Viele Expert*innen sehen die aktuellen politischen Maßnahmen in Reaktion auf die Gewalttat in Solingen kritisch. Herbert Brücker, Migrationsforscher und Professor für Volkswirtschaftslehre an der Humboldt-Universität zu Berlin, warnt vor den langfristigen Gefahren der politischen Strategie. Brücker, der auch Direktor des Berliner Instituts für empirische Integrations- und Migrationsforschung ist, erklärt, dass das Dublin-System zur Rückführung von Geflüchteten weitgehend gescheitert sei.
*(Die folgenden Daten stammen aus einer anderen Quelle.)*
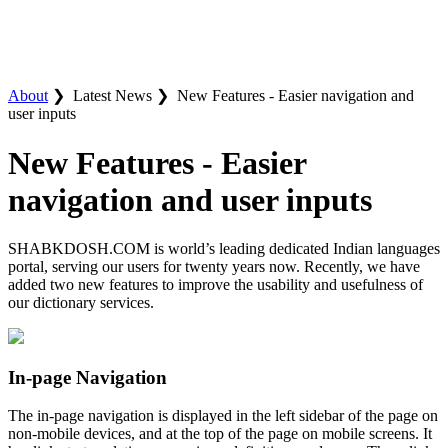
About
❯
Latest News ❯
New Features - Easier navigation and
user inputs
New Features - Easier
navigation and user inputs
SHABKDOSH.COM is world’s leading dedicated Indian languages
portal, serving our users for twenty years now. Recently, we have
added two new features to improve the usability and usefulness of
our dictionary services.
In-page Navigation
The in-page navigation is displayed in the left sidebar of the page on
non-mobile devices, and at the top of the page on mobile screens. It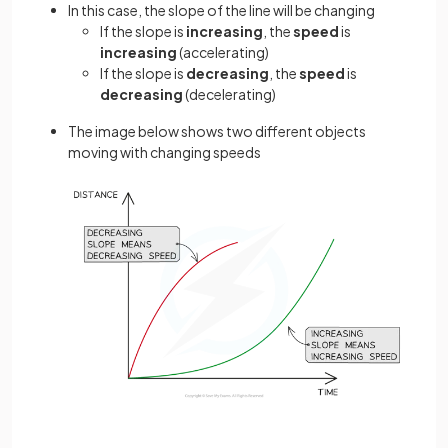
In this case, the slope of the line will be changing
If the slope is
increasing
, the
speed
is
increasing
(accelerating)
If the slope is
decreasing
, the
speed
is
decreasing
(decelerating)
The image below shows two different objects
moving with changing speeds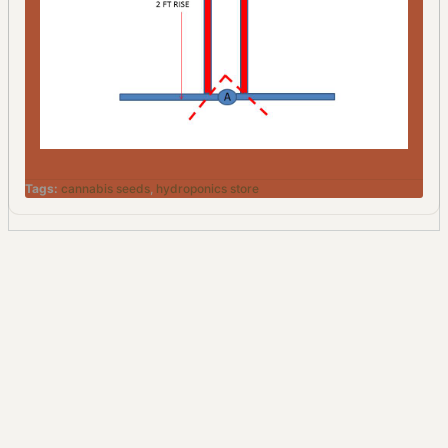
Tags:
cannabis seeds
,
hydroponics store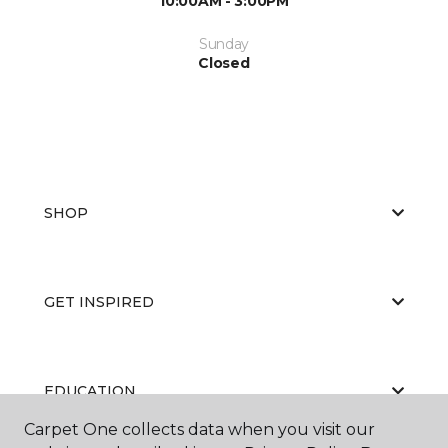
10:00AM - 3:00PM
Sunday
Closed
SHOP
GET INSPIRED
EDUCATION
Carpet One collects data when you visit our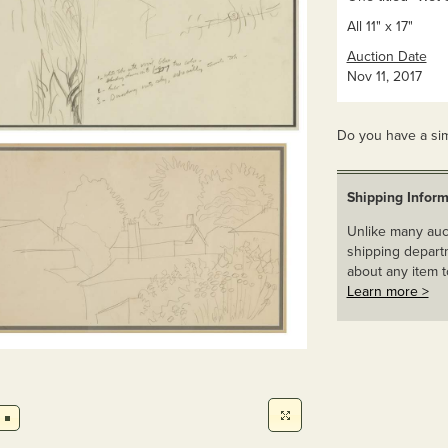
All 11" x 17"
Auction Date
Nov 11, 2017
Do you have a sim
Shipping Inform
Unlike many auct
shipping departm
about any item t
Learn more >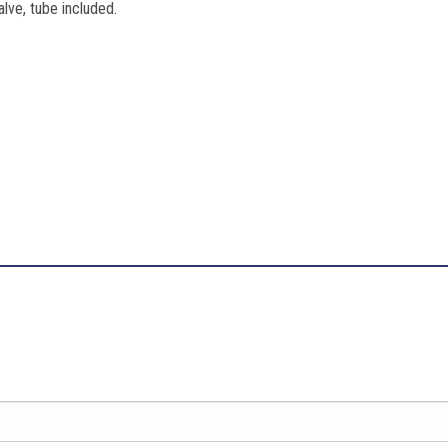
valve, tube included.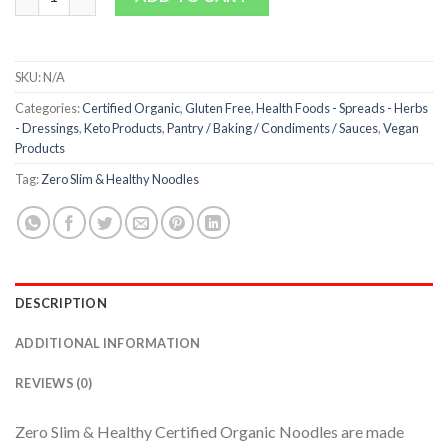
SKU:
N/A
Categories:
Certified Organic
,
Gluten Free
,
Health Foods - Spreads - Herbs
- Dressings
,
Keto Products
,
Pantry / Baking / Condiments / Sauces
,
Vegan
Products
Tag:
Zero Slim & Healthy Noodles
DESCRIPTION
ADDITIONAL INFORMATION
REVIEWS (0)
Zero Slim & Healthy Certified Organic Noodles are made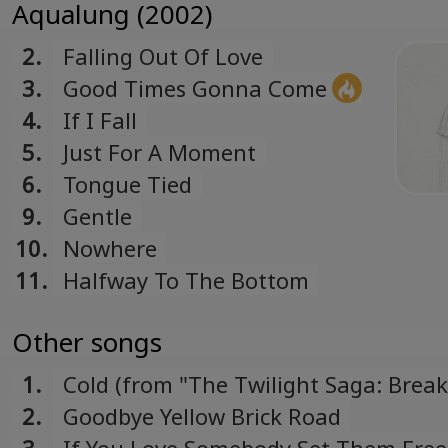
Aqualung (2002)
2.
Falling Out Of Love
3.
Good Times Gonna Come
4.
If I Fall
5.
Just For A Moment
6.
Tongue Tied
9.
Gentle
10.
Nowhere
11.
Halfway To The Bottom
Other songs
1.
Cold (from "The Twilight Saga: Brea
Dawn – Part 1" soundtrack)
2.
Goodbye Yellow Brick Road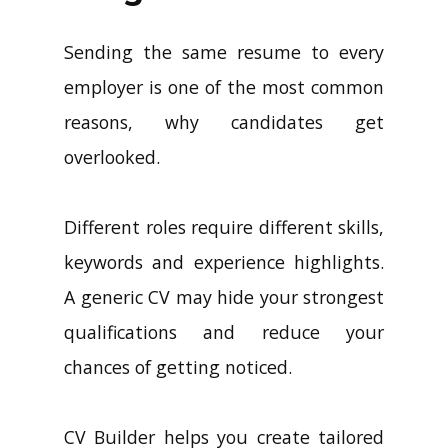
Sending the same resume to every
employer is one of the most common
reasons, why candidates get
overlooked.
Different roles require different skills,
keywords and experience highlights.
A generic CV may hide your strongest
qualifications and reduce your
chances of getting noticed.
CV Builder helps you create tailored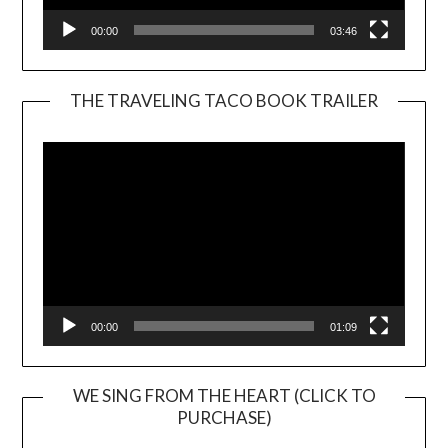
00:00
03:46
THE TRAVELING TACO BOOK TRAILER
Video
Player
00:00
01:09
WE SING FROM THE HEART (CLICK TO
PURCHASE)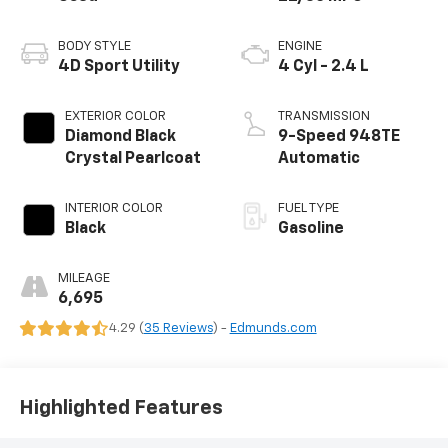
BODY STYLE
ENGINE
4D Sport Utility
4 Cyl - 2.4 L
EXTERIOR COLOR
TRANSMISSION
Diamond Black
9-Speed 948TE
Crystal Pearlcoat
Automatic
INTERIOR COLOR
FUEL TYPE
Black
Gasoline
MILEAGE
6,695
4.29 (
35 Reviews
) -
Edmunds.com
Highlighted Features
Mit dem Versuch, Migration durch Grenzschließungen zu regulieren, gefährde Deutschland jedoch seine Attraktivität und Fähigkeit, qualifizierte Arbeitskräfte aus dem Ausland anzuziehen: „Mit der aktuellen Debatte verspielen wir aber diesen guten Ruf“, mahnt Brücker.
Brücker weist in dem Zusammenhang darauf hin, dass das Asylsystem in Deutschland im Wesentlichen funktioniere: 88 Prozent der in Deutschland lebenden Menschen aus Syrien und 78 Prozent aus Afghanistan haben einen anerkannten Schutzstatus. Nur ein kleiner Teil, etwa acht Prozent, ist demnach tatsächlich ausreisepflichtig. Von 2015 bis 2023 wurden nach Brücker insgesamt 836.000 Asylanträge abgelehnt, aber der Bestand an ausreisepflichtigen Personen ist nur um 81.000 gestiegen, da die meisten Menschen freiwillig wieder ausreisen.
Im Bereich der Integration gibt es dem Experten zufolge ebenfalls positive Entwicklungen: Acht Jahre nach ihrer Ankunft in Deutschland sind 68 Prozent der Geflüchteten erwerbstätig. „Integration braucht Zeit. Aber die Entwicklung ist viel günstiger, als wir 2015 erwartet haben“, erklärt Brücker.
Beate Rudolf, Direktorin des Deutschen Instituts für Menschenrechte, warnt vor den Gefahren, die von einer aufgeladenen Migrationsdebatte ausgehen. Sie kritisiert, dass Forderungen nach Abschottung und Zurückweisungen schutzsuchender Menschen die rechtsstaatlichen Prinzipien untergraben. „Die hitzige Debatte der letzten Wochen gleicht einem Wettbewerb um immer drastischere Vorschläge zur Verschärfung des Asylrechts“, erklärt Rudolf. „Die derzeit diskutierten Verschärfungen im Migrations- und Sicherheitsrecht werden Radikalisierungen und Terroranschläge nicht verhindern können“, so Rudolf weiter. Stattdessen seien präventive Maßnahmen notwendig. Rudolf weiter: „Wie wir als Gesellschaft mit Schutzsuchenden umgehen, prägt das Zusammenleben aller Menschen in Deutschland. Menschenrechte und rechtsstaatliche Verfahren sind zivilisatorische Errungenschaften. Sie dürfen nicht leichtfertig aufs Spiel gesetzt werden.“
Die oben genannten politischen Maßnahmen wurden im Vorfeld der kürzlich erfolgten Landtagswahlen in den ostdeutschen Bundesländern Thüringen, Sachsen und Brandenburg eingeführt, wo Migration und Sicherheit die dominanten Themen waren. Die rechtspopulistische Partei Alternative für Deutschland (AfD) hat in allen drei Wahlen sehr hohe Stimmenzuwächse erzielt. Sie gewann jeweils rund ein Drittel der Stimmen, was in Deutschland derzeit große Sorgen auslöst über das Erstarken demokratie- und menschenfeindlicher Tendenzen.
Auch mit Blick auf die Landtagswahlergebnisse in Ostdeutschland dauern die kontroversen Diskussionen rund um adäquate Migrationspolitik und gesellschaftlichen Zusammenhalt in Deutschland an.